For initial experiments, cells were transfected with either siDeath or scRNA. Five days later, cells were stained with 5 μg/mL propidium iodide (PI), fixed with 10% formalin, and stained with 750 nM 4’,6-diamidino-2-phenylindole (DAPI). Microscopic images were captured at 5X magnification using a Zeiss Axio observer A1 microscope with a Zeiss Axiocam MRm camera and AxioVision software. Live and dead cells were quantified using ImageJ v1.47 software, and dead cells were subtracted from the live cell count to yield the total cell count for each well. To measure the effect of the functional siRNAs, cells were transfected with scRNA, siYAPl, siNKCCl, siRobol, siEGFR, siSurvivin, or a combination of all five functional sequences. For all groups except the scRNA control, cells were administered 120 nM total functional siRNA. Cell death was measured and quantified as above.
In vitro cell migration after siRNA transfection
GBM1A cells were seeded in laminin-coated 24-well plates (6×104 cells per well in 600 (μL medium).
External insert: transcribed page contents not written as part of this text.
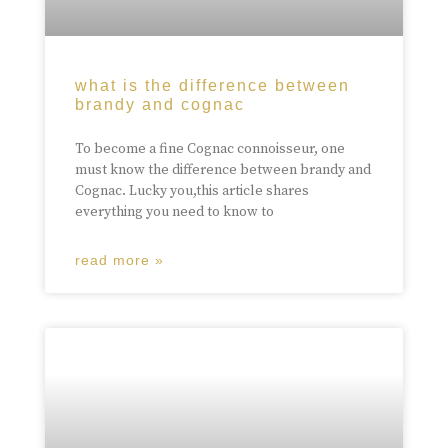
what is the difference between
brandy and cognac
To become a fine Cognac connoisseur, one
must know the difference between brandy and
Cognac. Lucky you,this article shares
everything you need to know to
read more »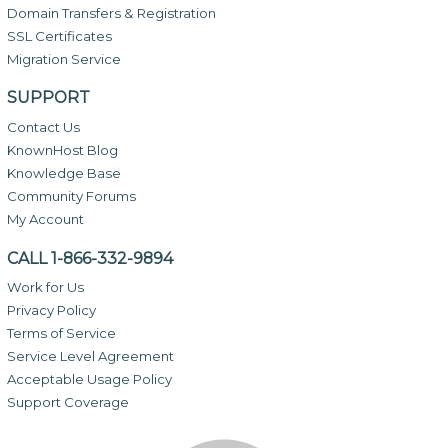
Domain Transfers & Registration
SSL Certificates
Migration Service
SUPPORT
Contact Us
KnownHost Blog
Knowledge Base
Community Forums
My Account
CALL 1-866-332-9894
Work for Us
Privacy Policy
Terms of Service
Service Level Agreement
Acceptable Usage Policy
Support Coverage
After adhering overnight, they were transfected with 120 nM functional siRNA (single oligo or mixture of all five oligos) or 120 nM control scRNA. Three days after transfection, cells were collected using Accutase, counted, and seeded onto a CIM-Plate 16 (ACEA BioSciences, San Diego, CA) according to the manufacturer’s instructions. Complete GBM1A culture medium supplemented with 10% FBS was used as the chemoattractant. The migration of GBM1A cells across the CIM-Plate membrane was measured by the increase in impedance using an xCELLigence RTCA DP (ACEA BioSciences).
Subcutaneous human GBM model and nanoparticle administration in vivo
All animal experiments were conducted following the guidelines and approval of the Johns Hopkins University Animal Care and Use Committee. Four-week-old athymic nu/nu mice were anesthetized by isofluorane inhalation. Two million human GBM 612 cells were injected subcutaneously into the flank of the mice to create tumors. After one month, when tumors had reached approximately 1 cm3, nanoparticles containing 27 μg siRNA were injected directly into the tumor. Gene knockdown was assessed via Western blotting as described below.
Protein expression analysis
Except where noted otherwise, cells were harvested three days after in vitro transfection experiments. Protein lysates were isolated using 5.2 μL/cm2 radioimmunoprecipitation assay (RIPA) buffer in tissue culture flasks. Cells were dissociated via cell scraping, lysates were kept on ice for 30 min with vortexing at 5 min intervals. Cell debris was removed by centrifugation at 19.2 × 103 RCF, and the supernatant was collected and stored at −80°C.
To measure in vivo protein expression, animals with subcutaneous tumors were treated with nanoparticles and then sacrificed after two days, and the tumors were cut from the surrounding tissue. The tumor tissue was homogenized in RIPA buffer and the debris removed via centrifugation as described above.
All protein electrophoresis was carried out using 4–12% NuPAGE Novex Bis-Tris gels (Thermo Fisher Scientific) in 10% 3-(N-morpholino)propanesulfonic acid (MOPS) buffer (Thermo Fisher Scientific) at 135 V for 90 min. Proteins were transferred onto a polyvinylidene fluoride (PVDF) membrane using a Pierce G2 Fast Blotter (Thermo Fisher Scientific) according manufacturer’s instructions. The membranes were blocked for 1 hr with blocking buffer, 5% milk in 1× Tris-buffered saline with Tween® 20 (TBST) at room temperature, and then incubated with primary antibodies overnight at 4°C in blocking buffer. After washing with TBST, membranes were incubated with secondary antibodies for 1 hr at room temperature in blocking buffer. The antibody dilutions and specifications are listed in Table S2.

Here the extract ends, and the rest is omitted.